Karma's "Spank your dog with a dead chicken" thread reminded me of something I was told recently. Stosh and I are taking herding lessons and the trainer and I were talking about dogs that just aren't interested in herding and she said an old timer told her the best way is to throw live chickens in at the dog, preferably in the face, and the dog will naturally try to get the chickens away from him and learn the herding concept. He told her, "You go through a lot of chickens but eventually it works." Maybe that guy took those dead chickens and spanked chicken eaters with them.


----------



## CassandGunnar (Jan 3, 2011)

OK, by that logic, I should have been able to throw dirty clothing at my teenage daughter and it would get her to do laundry and pick up her room.

HMMMMM.............should haved tried that.

:rofl:


----------



## Lin (Jul 3, 2007)

CassandGunnar said:


> OK, by that logic, I should have been able to throw dirty clothing at my teenage daughter and it would get her to do laundry and pick up her room.
> 
> HMMMMM.............should haved tried that.
> 
> :rofl:


LOL. Sounds like something my mother would have done. One time she found out that I had baked brownies, and she rubbed them all over my bed as punishment. I got home and pulled back the covers and was like what the?!?

I was forbidden to use the kitchen because my mom was a neat freak... So I just cooked when she wasn't home and made sure everything was pristine after. So the kitchen was perfect, but she found the evidence in my room and rubbed it all over my bed... :crazy:


----------



## DharmasMom (Jul 4, 2010)

What the...??? All of that is all flavors of crazy!!


----------



## Good_Karma (Jun 28, 2009)

Lin, you had a tough childhood.


----------



## vat (Jul 23, 2010)

Oh no...more chicken weirdness


----------



## Lin (Jul 3, 2007)

Good_Karma said:


> Lin, you had a tough childhood.


It gave me plenty of stories :hammer:


----------



## Stosh (Jun 26, 2010)

But no chicken stories I guess!?


----------



## Lin (Jul 3, 2007)

Hmmm! Let me think... No, no specific chicken stories! At least not from my childhood. I mentioned in the other thread having a client with an attack rooster lol.


----------



## CassandGunnar (Jan 3, 2011)

Nothing to do with a dog, but when I was in high school, 4 of us dressed up and wore masks one year for Halloween. We got 4 live chickens from somewhere and proceeded to pick a house of someone we knew, ring the doorbell and when the door opened, toss a live chicken inside and then run away...........
We were bored in a small, midwestern farming community.


----------



## Stosh (Jun 26, 2010)

That beats the burning bag of dog poop on the doorstep


----------



## CassandGunnar (Jan 3, 2011)

It was funny at the time................I know one of the people got even with me by packing my car (I had a Vista Cruiser station wagon) with bales of straw. Also, one of the other people sawed an old outhouse in half and set it up in the mudroom/entryway of my parents house.
There was a lot of stuff like that going on.

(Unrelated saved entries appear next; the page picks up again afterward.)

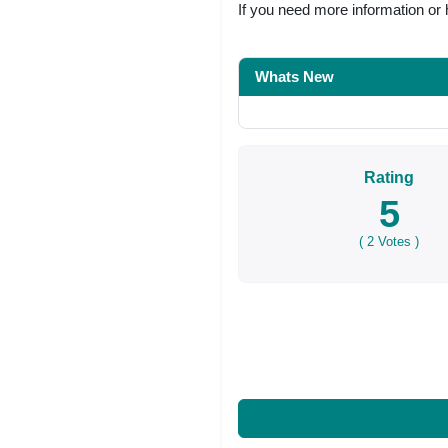
If you need more information or 
Whats New
Rating
5
(
2
Votes )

A buddy of mine and I once took every car (from people we knew) that had the keys left in them and lined them up on the practice football field. 
It was a total of about 25 cars..........again, everyone left their keys in their car.

The cops didn't like it, but all we got was a good rear end chewing, even they thought it was kind of funny after they figured it out..........they weren't happy when about 10 people tried to report their cars stolen at the same time on a Friday night.


----------